Il Realismo magico nella Letteratura

Se negli altri ambiti artistici il realismo magico ha visto la sua massima diffusione soprattutto in un periodo storico circoscritto,  nella letteratura esso invece rappresenta un modus operandi ancora molto utilizzato, tanto da divenire un genere letterario a sé (non parliamo in questo caso, quindi, semplicemente di corrente letteraria).

Cosa rende un romanzo appartenente al Realismo magico?

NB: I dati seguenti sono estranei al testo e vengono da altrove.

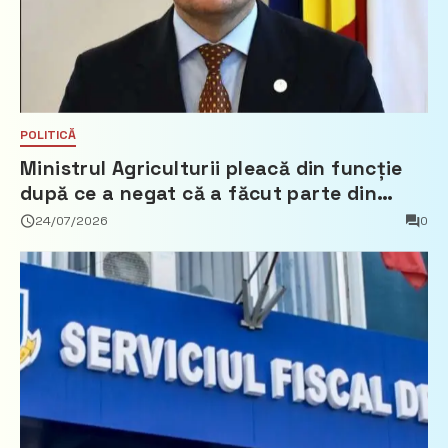
POLITICĂ
Ministrul Agriculturii pleacă din funcție
după ce a negat că a făcut parte din
Partidul Democrat
24/07/2026
0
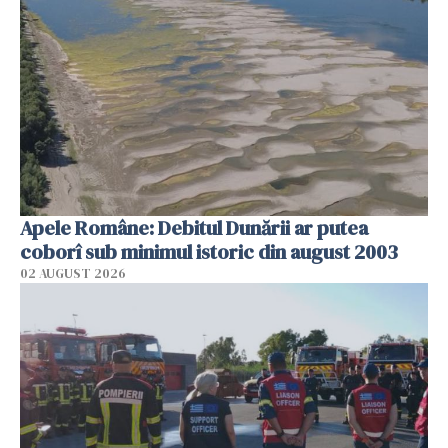
Apele Române: Debitul Dunării ar putea
coborî sub minimul istoric din august 2003
02 AUGUST 2026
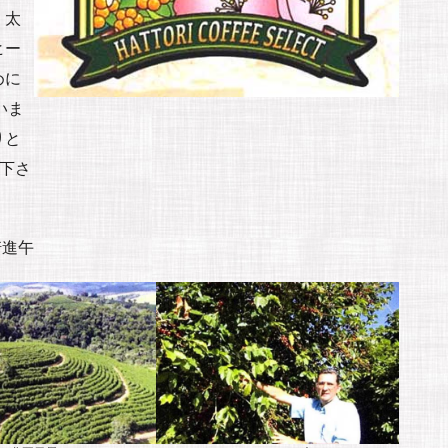
、太
ヒー
めに
いま
りと
し下さ
崎進午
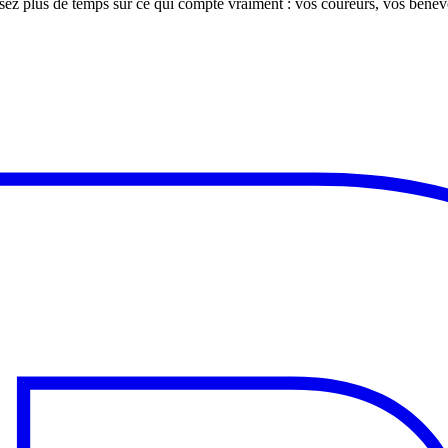
assez plus de temps sur ce qui compte vraiment : vos coureurs, vos béné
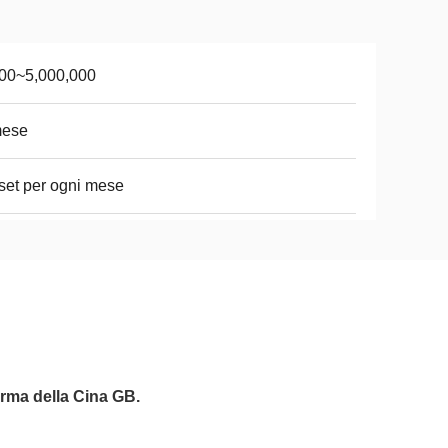
00~5,000,000
mese
set per ogni mese
rma della Cina GB.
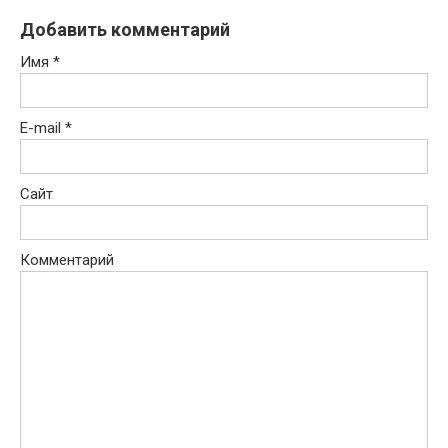
Добавить комментарий
Имя
*
E-mail
*
Сайт
Комментарий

Per parlare di narrativa che si rifà al realismo magico, dobbiamo tenere conto di alcuni aspetti comuni nelle opere.
Innanzitutto, è necessario  che appaiano elementi tipicamente magici, appunto, in un contesto che però appare reale (e ciò distingue il genere dal fantasy). La magia, anzi, viene spesso messa in discussione dai protagonisti del testo, che non se ne capacitano e tentano di trovare una logica in ciò che accade. Spesso, le storie che parlano di avvenimenti fantastici sono legate alle leggende popolari della zona in cui sono ambientate e vengono utilizzati dallo scrittore come espediente per spiegare eventi traumatici e sofferenza dei protagonisti del racconto, oppure per far sì che essi possano viaggiare nel tempo e porre riparo a tragedie di vario tipo.
Come per succede per le opere distopiche, gli elementi magici a volte diventano strumenti di ribellione contro il regime o servono a denunciarne le brutalità senza essere troppo espliciti.
Vediamo insieme quali romanzi vale la pena leggere in tal senso.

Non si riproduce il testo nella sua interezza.